2.

457 11 2
                                    

Dźwięk budzika jest jednym z moich znienawidzonych dźwięków. Otwarłam swoje oczy delikatnie je pocierając, spojrzałam na swój już niezbyt biały sufit. Przydałby się lekki remont tego pokoju. Plusem jest to że przynajmniej nie muszę wstawać wcześnie do szkoły bo mam do niej jakieś maksymalnie dwadzieścia minut drogi. Nie potrzebuję dużo czasu na ogarnianie siebie więc wstanie o 7:00 idealnie mi wystarcza.

Wsunęłam swoje stopy w kapcie i ruszyłam pod szybki prysznic. Mojej mamy zapewne już od rana nie ma w domu bo jak wspominała miała dziś lekarza. Na szczęście nie jest to bardzo zaawansowana astma więc co jakiś czas ma wizyty, wszystko jest w porządku. 

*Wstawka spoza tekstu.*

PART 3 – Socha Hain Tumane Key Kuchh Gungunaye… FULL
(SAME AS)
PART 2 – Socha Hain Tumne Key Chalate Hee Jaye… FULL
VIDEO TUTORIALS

Wzięłam z szafki świeży ręcznik, podeszłam do drzwi łazienkowych i zamknęłam je za sobą, weszłam pod strumień letniej wody która prawie podchodziła pod zimną, lubię taką temperaturę. Po skończonych czynnościach praktycznie codziennej rutyny nałożyłam delikatny makijaż. Nie lubię mocno się malować więc oczy i usta w zupełności mi starczają oraz czeszę swoje długie brązowe włosy. Dziś ubrałam czarne jeansy i kremową luźną koszulę. Wzięłam uszykowany już plecak i schowałam swój telefon do tylnej kieszeni spodni schodząc na dół. Mój wzrok przykuła karteczka na stole. /Zrobiłam ci śniadanie do szkoły, smacznego i pamiętaj o jabłeczniku, mama./ No tak, zapomniałabym że dziś się wprowadzają nowi. Wzięłam śniadanie do torby po drodze wyrzucając karteczkę do śmietnika. Założyłam swoje czarne buty na nogi i wyszłam z domu. Dziś pogoda jest piękna. Słońce ładnie świeci i jest cieplej przez co od razu samopoczucie jest lepsze. 

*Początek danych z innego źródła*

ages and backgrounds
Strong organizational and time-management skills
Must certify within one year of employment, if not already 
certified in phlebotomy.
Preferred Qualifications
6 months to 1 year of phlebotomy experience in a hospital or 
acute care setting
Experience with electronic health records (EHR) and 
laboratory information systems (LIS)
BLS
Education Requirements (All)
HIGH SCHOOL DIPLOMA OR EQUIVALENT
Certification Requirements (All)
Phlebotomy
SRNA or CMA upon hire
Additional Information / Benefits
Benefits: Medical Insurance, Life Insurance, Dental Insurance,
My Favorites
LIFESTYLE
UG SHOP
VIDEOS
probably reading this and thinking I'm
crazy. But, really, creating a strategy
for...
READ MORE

- Cześć Alessa! - uniosłam swój wzrok znad zamykanego zamka drzwi na miejsce wołania. 

- Oo hej Max, cały tydzień cię nie widziałam, byłeś chory prawda? przepraszam że cię nie odwiedziłam. - zeszłam ze schodów i podeszłam pod wyjście z bramy aby przywitać się z sąsiadem.

-Dokładnie. Nie wiedziałem że może aż tak mnie rozebrać, nigdy chyba tak nie miałem a cały tydzień szkoły i treningów w plecy. I nie przejmuj się słonko bo jeszcze ciebie bym zaraził a tego byśmy nie chcieli. - odpowiedział oddając całus w policzek i kierując się razem ze mną w stronę przystanku.

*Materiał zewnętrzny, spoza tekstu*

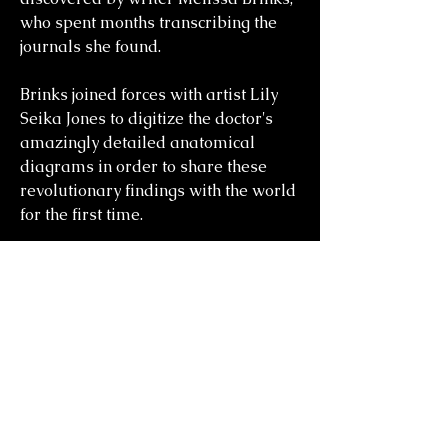
who spent months transcribing the
journals she found.
Brinks joined forces with artist Lily
Seika Jones to digitize the doctor's
amazingly detailed anatomical
diagrams in order to share these
revolutionary findings with the world
for the first time.
you might also
like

- Nie jedziesz dziś autem? - zapytałam.

- Dziś akurat nie mogę, jest u mechanika ale pewnie jeszcze dziś go będę miał. To jak, idziemy? - dodał z uśmiechem. Bardzo go lubiłam. Max z wyglądu przypomina trochę typowego bad boy'a ale z zachowania to zupełnie inny facet. Z czystym sumieniem mogę przyznać że jest zabawny i bardzo opiekuńczy a w trudnym momencie nawet pomógł mi z matematyką. 

- Pewnie, chodź. - powiedziałam i ruszyliśmy przed siebie zagłębiając się bardziej w dalszą rozmowę. 


- To do zobaczenia po lekcjach. - pożegnał się ze mną gdy staliśmy już w wejściu do budynku. Ruszyłam po książki do swojej szafki mijając na korytarzu znajome twarze. Otworzyłam ją chcąc już wyciągnąć z niej rzeczy usłyszałam jak i poczułam trzask zamykających się drzwiczek. 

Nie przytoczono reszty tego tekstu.